Terraform Interview — Refactoring: Monolith to Modules

Your main.tf is 2000 lines. All infrastructure in one file: networking, compute, data, monitoring. Adding features is hard, testing is hard, team coordination is a mess. Time to modularize. How do you refactor without downtime?

Phased refactoring with state management: 1) Plan refactoring: identify logical boundaries: networking (VPC, subnets, gateways), compute (EC2, ASG, ALB), data (RDS, S3, DynamoDB), monitoring (CloudWatch, SNS). 2) Create module structure: `mkdir -p modules/{networking,compute,data,monitoring}`. Each gets main.tf, variables.tf, outputs.tf. 3) Move code incrementally: for networking module, copy VPC + subnets + gateways HCL from main.tf to modules/networking/main.tf. Don't delete from main.tf yet. 4) Update main.tf to call module: `module "networking" { source = "./modules/networking" vpc_cidr = var.vpc_cidr }`. 5) Test with `terraform plan -refresh=false`. Should show zero changes. 6) Verify state: `terraform state list` should show both old resources and new module references. 7) Move state: use `terraform state mv aws_vpc.main module.networking.aws_vpc.main` for each resource. 8) Remove old HCL: delete resource blocks from main.tf. Run plan again - zero changes. 9) Commit with history: each module move is separate commit for easy rollback. 10) Validate: `terraform validate` passes. Deploy to non-prod first.
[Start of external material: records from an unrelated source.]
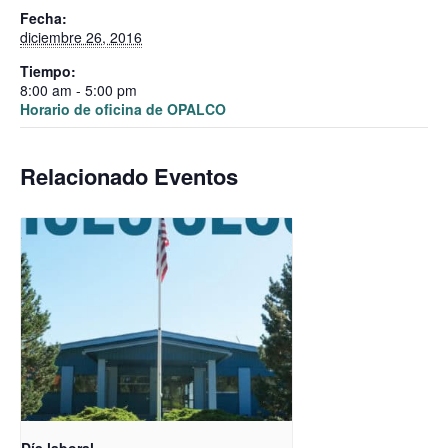
Fecha:
diciembre 26, 2016
Tiempo:
8:00 am - 5:00 pm
Horario de oficina de OPALCO
Relacionado Eventos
Follow-up: How would you handle inter-resource dependencies when moving to modules?

During refactoring, a senior engineer points out that the networking module has 15 variables, many unused. The module is unclear - maintenance nightmare. How do you simplify and clarify?

Refactor module internals for clarity: 1) Audit variables: list all 15 variables. Check which are actually used: `grep -r "\${var\." modules/networking/`. 2) Remove unused: delete variables not referenced. Commit reason: "Remove unused var X (never referenced in networking module)". 3) Group related variables: combine separate `vpc_cidr`, `vpc_name`, `vpc_tags` into single object: `variable "vpc_config" { type = object({ cidr = string, name = string, tags = map(string) }) }`. 4) Add defaults: `variable "availability_zones" { default = ["us-east-1a", "us-east-1b", "us-east-1c"] }` prevents forcing all callers to specify. 5) Add validation: `variable "vpc_cidr" { validation { condition = can(cidrhost(var.vpc_cidr, 0)) error_message = "Must be valid CIDR block" } }`. 6) Document: add detailed comments: `# VPC configuration: defines network topology, availability zones, and routing`. 7) Create examples: `examples/simple.tfvars` shows minimal usage, `examples/advanced.tfvars` shows all options. 8) Test: ensure module still works: `terraform plan` on examples shows expected resources. 9) Refactor callers: update root module to use simplified module: `module "network" { network_config = { cidr = "10.0.0.0/16", zones = 3 } }`.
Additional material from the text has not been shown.